0

I have a multi-process application that works like so...

There is a parent process. The parent process queries a database to find work, then forks children to process that work. The children communicate back to the parent via System V message queues to indicate they're done with their work. When the parent process picks up that message, it updates the database to indicate that the work is complete.

This works okay but I'm struggling with handling the parent process being killed.

What happens is the parent receives a SIGINT(from CTRL-C), and then sends SIGKILLs to each of the children.
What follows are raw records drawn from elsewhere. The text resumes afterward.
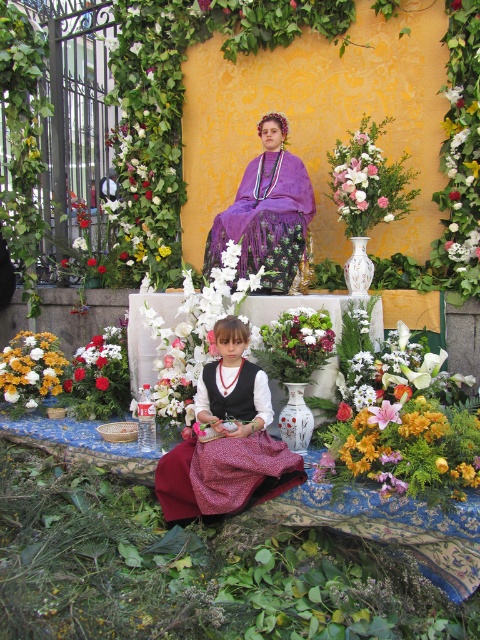 Can you confirm if purple satin dress at center is positioned above white glossy vase at center?

Yes, purple satin dress at center is above white glossy vase at center.

Does purple satin dress at center appear under white glossy vase at center?

Actually, purple satin dress at center is above white glossy vase at center.

This screenshot has height=640, width=480. I want to click on purple satin dress at center, so click(266, 212).

Between polka dot fabric dress at lower center and purple satin dress at center, which one appears on the left side from the viewer's perspective?

From the viewer's perspective, polka dot fabric dress at lower center appears more on the left side.

Which is behind, point (231, 433) or point (257, 262)?

The point (257, 262) is more distant.

I want to click on polka dot fabric dress at lower center, so click(228, 440).

Does white glossy vase at center appear under matte yellow flowers at lower left?

No.

Which is behind, point (219, 301) or point (23, 372)?

Point (23, 372)

You are a GUI agent. You are given a task and a screenshot of the screen. Output one action in this format:
    pyautogui.click(x=<x>, y=<y>)
    Task: Click on the white glossy vase at center
    Image resolution: width=480 pixels, height=640 pixels.
    Given the screenshot: What is the action you would take?
    pyautogui.click(x=193, y=336) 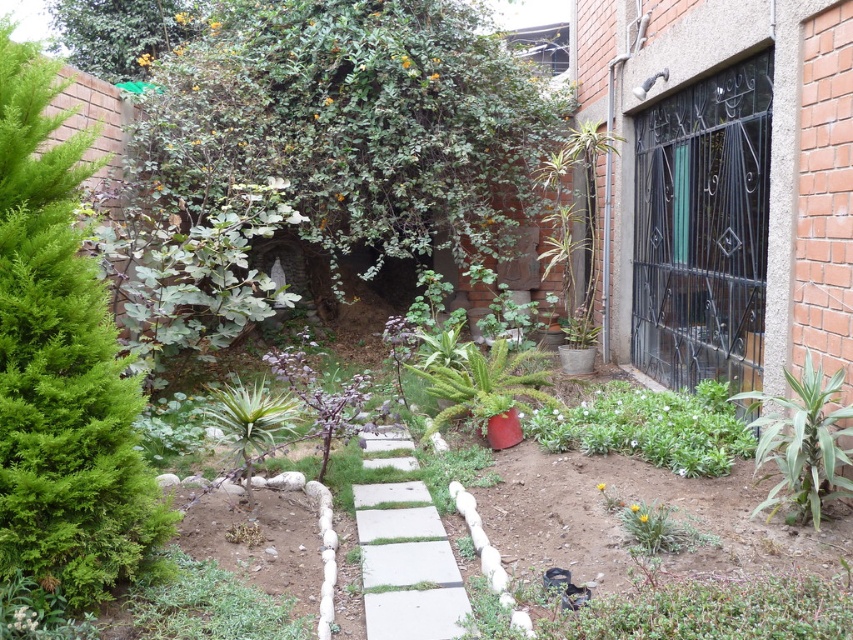 Is point (91, 438) positioned after point (817, 371)?

No, it is not.

Between green leafy bush at left and green leafy plant at right, which one has more height?

Standing taller between the two is green leafy bush at left.

Describe the element at coordinates (61, 365) in the screenshot. I see `green leafy bush at left` at that location.

Where is `green leafy bush at left`? Image resolution: width=853 pixels, height=640 pixels. green leafy bush at left is located at coordinates (61, 365).

Who is shorter, concrete at center or green leafy plant at center?

concrete at center is shorter.

Is point (442, 560) behind point (572, 410)?

No, it is not.

Does point (440, 550) come farther from viewer compared to point (563, 445)?

That is False.

At what (x,y) coordinates should I click in order to perform the action: click on concrete at center. Please return your answer as a coordinate pair (x, y). Looking at the image, I should click on (405, 564).

Does green leafy bush at left have a greater width compared to concrete at center?

In fact, green leafy bush at left might be narrower than concrete at center.

Is point (90, 356) positioned behind point (364, 512)?

No, it is in front of (364, 512).

The image size is (853, 640). In order to click on green leafy bush at left in this screenshot , I will do `click(61, 365)`. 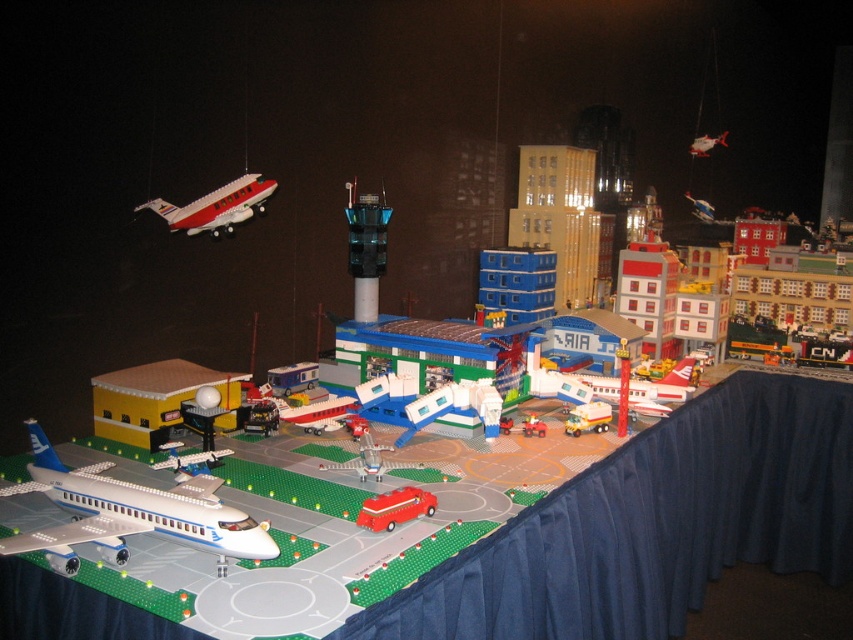 Question: Does rubber fire truck at center have a smaller size compared to red plastic car at center?

Choices:
 (A) no
 (B) yes

Answer: (A)

Question: Is red glossy airplane at upper left positioned before red plastic car at center?

Choices:
 (A) no
 (B) yes

Answer: (B)

Question: Can you confirm if blue fabric tablecloth at lower right is thinner than red glossy airplane at upper left?

Choices:
 (A) no
 (B) yes

Answer: (A)

Question: Which point is farther from the camera taking this photo?

Choices:
 (A) click(x=251, y=176)
 (B) click(x=380, y=497)

Answer: (A)

Question: Based on their relative distances, which object is nearer to the rubber fire truck at center?

Choices:
 (A) red plastic car at center
 (B) matte white truck at center

Answer: (A)

Question: Which point is farther from the camera taking this photo?

Choices:
 (A) (357, 515)
 (B) (96, 524)

Answer: (A) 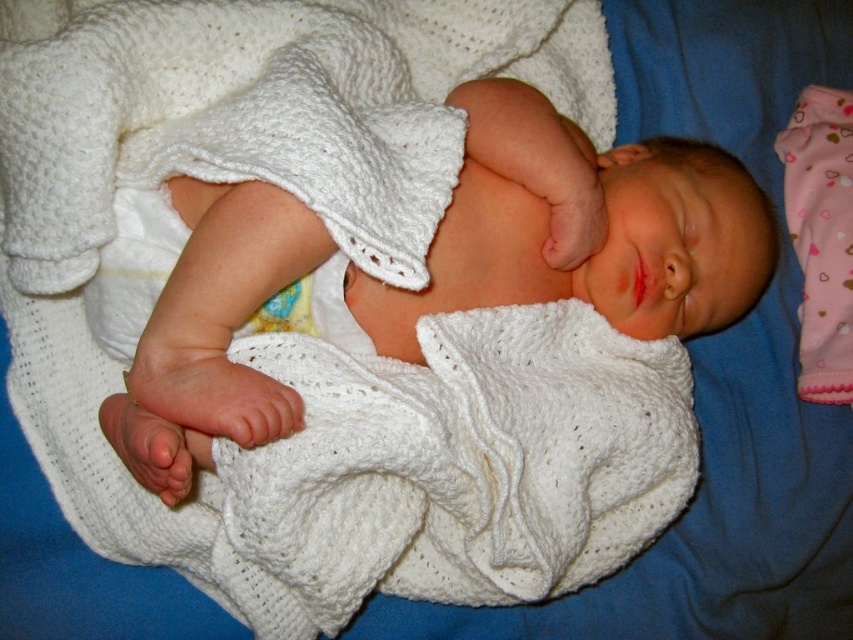 You are a photographer taking a picture of the newborn baby. The camera is focused on the point at coordinates [425,262]. Which object is exactly at this point?

The white knitted blanket at center is located at point [425,262].

You are a photographer taking a picture of the newborn baby. You notice two points in the image at coordinates point [612,280] and point [639,253]. Which point is closer to the camera?

Point [612,280] is further to the camera than point [639,253], so the closer point to the camera is point [639,253].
If a child is currently blocking on a Sys V message queue write when it receives that signal, the write is "interrupted" by the signal and the blocking canceled and the parent never learns that the child's work was done, and the database never gets updated.

That means that the next time I run the script, it will re-run any work that was blocking on the System V queue write.

I don't have a good idea for a solution for this yet. Ideally I would like to be able to force the queue write to remain blocking even when it receives that SIGKILL but I don't think such a thing is possible.

ashgromnies
  • 3,266
  • 4
  • 27
  • 43

1 Answers1

0

Well SIGKILL is, by definition, immediately fatal to the process which receives it and cannot be trapped or handled.

That is why you should only use it as a last resort, when the process does not respond to more polite requests to shut down. Your parent process should start off by sending something like SIGINT or SIGTERM to the children, and only reset to SIGKILL if they don't exit within a reasonable period of time.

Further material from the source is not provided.